Kitze, una de las integrantes del grupo, nos
recibió con un ritual con la intención de armonizarnos y quizá hasta para bajar
la alta velocidad que el estrés de la vida diaria nos procura.
Los googles fueron preparados para quedar
traslúcidos. Así que fuimos guiados por varias manos para poder sentarnos
después de bajar unas escaleras extrañas y pequeñas. Lo único que se podía
distinguir, eran luces de colores parpadeantes.

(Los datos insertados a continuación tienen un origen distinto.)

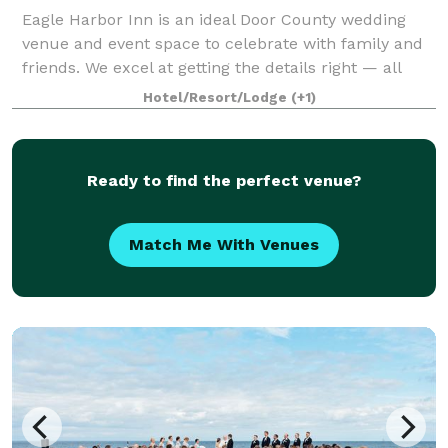
Eagle Harbor Inn is an ideal Door County wedding
venue and event space to celebrate with family and
friends. We excel at getting the details right — all
you’ll remember is how joyful you felt reconnecting
Hotel/Resort/Lodge
(+1)
with loved ones at a long-anticipat
Ready to find the perfect venue?
Match Me With Venues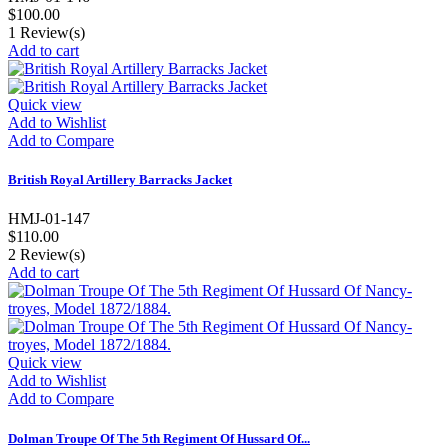
$100.00
1
Review(s)
Add to cart
Quick view
Add to Wishlist
Add to Compare
British Royal Artillery Barracks Jacket
HMJ-01-147
$110.00
2
Review(s)
Add to cart
Quick view
Add to Wishlist
Add to Compare
Dolman Troupe Of The 5th Regiment Of Hussard Of...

Ya había una música con instrumentos prehispánicos
sonando. No puedo decir precisamente música prehispánica porque un maestro me
explicó alguna vez que si bien se conservaban los instrumentos de aquella
época, no hay registro de cómo los tocaban y que figuras musicales hacían, sólo
tocarlos genera una intuición de lo que era la música de aquellos tiempos.
La música grabada dio paso al sonido de los
instrumentos que evidentemente se encontraban ahí y que varias personas estaban
ejecutando. Una voz femenina nos indicó que todo esto se trataría de una
meditación guiada, llamada Sensorama. Ambientada con esos instrumentos, una
guitarra acústica con un efecto de reverberación y de fondo ese potente río.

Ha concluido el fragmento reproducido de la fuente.